Evaluating Expressions Word Problems | Solved Exercises

Solution: Exercises 1 to 3

1 Shopping Problem

Exercise 1

Sarah buys notebooks at $2.50 each and pens at $1.25 each. If she buys x notebooks and y pens, the total cost is 2.50x + 1.25y dollars. Find the total cost if she buys 4 notebooks and 6 pens.

Definition:

Word problem: Real-world situation expressed in words requiring mathematical solution

Algebraic expression: Mathematical phrase with variables, constants, and operations

Substitution: Replacing variables with given values

Word problem method:

Identify the variables and what they represent
Identify the expression to evaluate
Substitute the given values for variables
Apply order of operations to evaluate
Interpret the result in context

Given

x=4 notebooks, y=6 pens

Expression

2.50x + 1.25y

Substitute

2.50(4) + 1.25(6)

Step 1: Identify variables and their values

x = number of notebooks = 4

y = number of pens = 6

Step 2: Identify the expression

Total cost = 2.50x + 1.25y

Step 3: Substitute values

Total cost = 2.50(4) + 1.25(6)

Step 4: Apply order of operations (multiplication first)

Total cost = 10.00 + 7.50

Step 5: Complete the calculation

Total cost = $17.50

Final answer:

The total cost for 4 notebooks and 6 pens is $17.50

Applied rules:

• Variable identification: Determine what each variable represents

• Substitution: Replace variables with given values

• Order of operations: Multiplication before addition

2 Distance Problem

Exercise 2

The distance traveled by a car moving at a constant speed is given by the expression d = rt, where r is the rate in mph and t is the time in hours. Find the distance if the car travels at 65 mph for 3.5 hours.

Definition:

Distance formula: d = rt (distance = rate × time)
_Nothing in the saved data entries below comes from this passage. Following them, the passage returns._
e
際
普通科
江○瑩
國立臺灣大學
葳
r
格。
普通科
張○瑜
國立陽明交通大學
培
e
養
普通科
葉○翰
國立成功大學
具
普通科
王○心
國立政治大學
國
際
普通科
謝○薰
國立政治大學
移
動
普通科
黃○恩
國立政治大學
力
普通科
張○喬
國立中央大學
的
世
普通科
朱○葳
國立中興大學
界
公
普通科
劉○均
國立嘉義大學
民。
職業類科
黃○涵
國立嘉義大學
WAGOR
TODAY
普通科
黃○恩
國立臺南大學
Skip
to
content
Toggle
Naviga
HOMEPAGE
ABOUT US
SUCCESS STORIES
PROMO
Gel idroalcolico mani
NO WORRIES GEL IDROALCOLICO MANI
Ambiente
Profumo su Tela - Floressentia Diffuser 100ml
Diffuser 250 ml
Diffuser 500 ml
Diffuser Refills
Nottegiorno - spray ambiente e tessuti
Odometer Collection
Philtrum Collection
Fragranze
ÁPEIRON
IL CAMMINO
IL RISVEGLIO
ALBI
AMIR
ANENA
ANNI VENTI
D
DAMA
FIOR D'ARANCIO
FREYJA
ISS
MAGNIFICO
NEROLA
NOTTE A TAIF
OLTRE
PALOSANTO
Rate: Speed at which something moves (mph, km/h)

Time: Duration of travel

Given

r = 65 mph, t = 3.5 hours

Formula

d = rt

Substitute

d = 65 × 3.5

Step 1: Identify the variables and their values

r = rate = 65 mph

t = time = 3.5 hours

Step 2: Identify the formula

d = rt (distance = rate × time)

Step 3: Substitute the values

d = 65 × 3.5

Step 4: Perform the multiplication

d = 227.5 miles

Step 5: Interpret the result

The car travels 227.5 miles

Distance = 227.5 miles

Final answer:

The car travels 227.5 miles

Applied rules:

• Distance formula: d = rt

• Unit consistency: Ensure units match (mph × hours = miles)
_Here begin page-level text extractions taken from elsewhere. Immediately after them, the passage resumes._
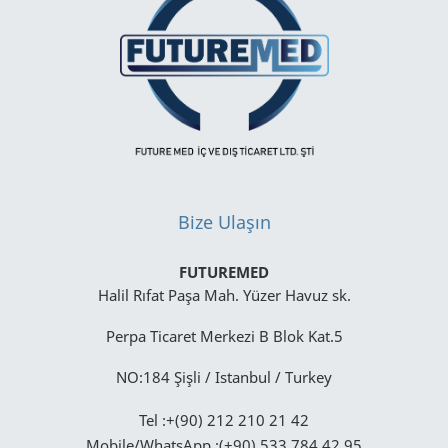
Bize Ulaşın
FUTUREMED
Halil Rıfat Paşa Mah. Yüzer Havuz sk.
Perpa Ticaret Merkezi B Blok Kat.5
NO:184 Şişli / Istanbul / Turkey
Tel :+(90) 212 210 21 42
Mobile/WhatsApp :(+90) 533 784 42 95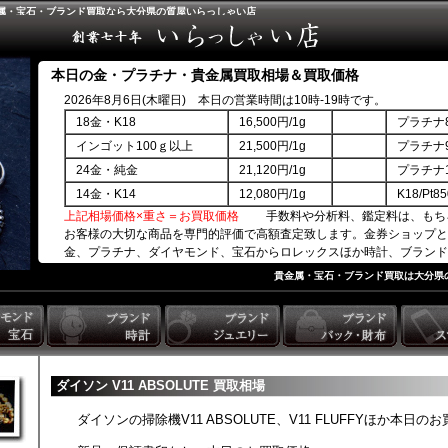
：貴金属・宝石・ブランド買取なら大分県の質屋いらっしゃい店
本日の金・プラチナ・貴金属買取相場＆買取価格
2026年8月6日(木曜日) 本日の営業時間は10時-19時です。
18金・K18
16,500円/1g
プラチナ8
インゴット100ｇ以上
21,500円/1g
プラチナ9
24金・純金
21,120円/1g
プラチナ1
14金・K14
12,080円/1g
K18/Pt
上記相場価格×重さ＝お買取価格
手数料や分析料、鑑定料は、もち
お客様の大切な商品を専門的評価で高額査定致します。金券ショップと
金、プラチナ、ダイヤモンド、宝石からロレックスほか時計、ブランド
商品券ほか。
貴金属・宝石・ブランド買取は大分県
ダイソン V11 ABSOLUTE 買取相場
ダイソンの掃除機V11 ABSOLUTE、V11 FLUFFYほか本日の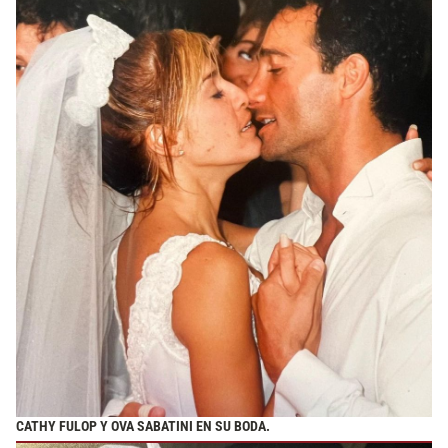
CATHY FULOP Y OVA SABATINI EN SU BODA.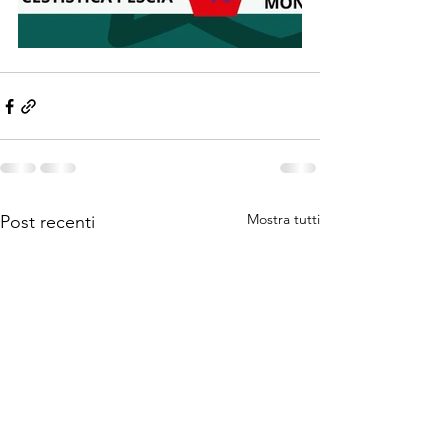
Mostra tutti
Post recenti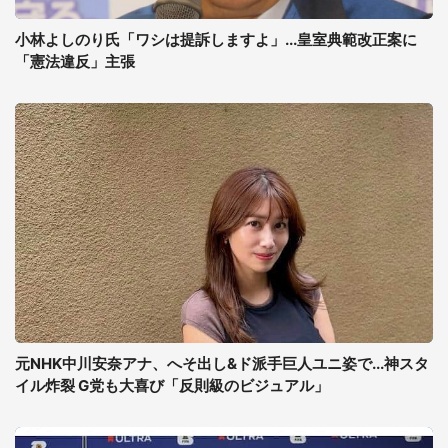
小林よしのり氏「ワシは提訴しますよ」...皇室典範改正案に
「憲法違反」主張
元NHK中川安奈アナ、へそ出し&ド派手巨人ユニ姿で...神スタ
イル炸裂 G党も大喜び「反則級のビジュアル」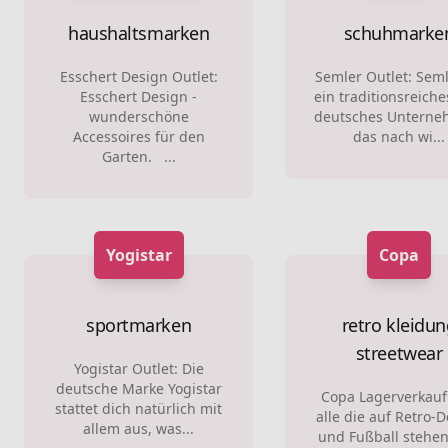
haushaltsmarken
schuhmarke
Esschert Design Outlet:
Semler Outlet: Seml
Esschert Design -
ein traditionsreich
wunderschöne
deutsches Unterne
Accessoires für den
das nach wi...
Garten. ...
Yogistar
Copa
sportmarken
retro kleidu
streetwear
Yogistar Outlet: Die
deutsche Marke Yogistar
Copa Lagerverkauf
stattet dich natürlich mit
alle die auf Retro-
allem aus, was...
und Fußball stehen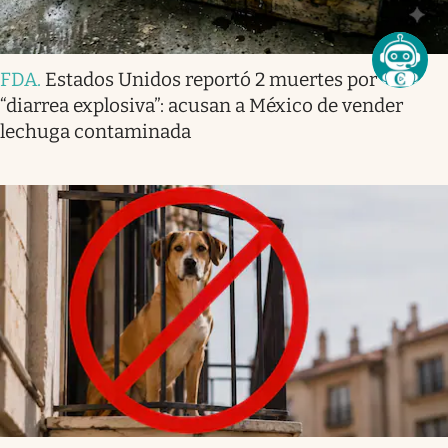
FDA
.
Estados Unidos reportó 2 muertes por
“diarrea explosiva”: acusan a México de vender
lechuga contaminada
• Substitution: Replace variables with values

3 Temperature Conversion

Exercise 3

The formula to convert Celsius to Fahrenheit is F = (9/5)C + 32. What is the Fahrenheit temperature when Celsius is 25°C?

Definition:

Temperature conversion: Mathematical relationship between temperature scales

Fahrenheit: Temperature scale where water freezes at 32°F and boils at 212°F

Celsius: Temperature scale where water freezes at 0°C and boils at 100°C

Given

C = 25°C

Formula

F = (9/5)C + 32

Substitute

F = (9/5)(25) + 32

Step 1: Identify the variable and its value

C = 25°C

Step 2: Identify the conversion formula

F = (9/5)C + 32

Step 3: Substitute the value

F = (9/5)(25) + 32

Step 4: Perform the multiplication

F = (9 × 25)/5 + 32 = 225/5 + 32 = 45 + 32

Step 5: Complete the calculation

F = 77°F

Final answer:

25°C is equivalent to 77°F

Applied rules:

• Temperature conversion: F = (9/5)C + 32

• Order of operations: Multiplication before addition

• Fraction multiplication: (a/b) × c = (a × c)/b

Word Problem Solving Guide

$\text{Distance: } d = rt, \text{ Cost: } C = px, \text{ Temperature: } F = \frac{9}{5}C + 32$

Common Formulas

Distance

d = rt

Distance = Rate × Time

Cost

C = px

Cost = Price × Quantity

Area

A = lw

Area = Length × Width

Key definitions:

Word Problem: A mathematical problem presented in narrative form describing a real-world situation

Variable: A symbol representing an unknown quantity

Expression: A mathematical phrase combining numbers, variables, and operations

Word problem methodology:

Read carefully: Understand the situation described
Identify variables: Determine what quantities are unknown
Locate expression: Find the formula or expression to evaluate
Substitute values: Replace variables with given values
Evaluate: Apply order of operations to calculate
Interpret: State the answer in the context of the problem

Tip 1: Underline or highlight important numbers and units in the problem.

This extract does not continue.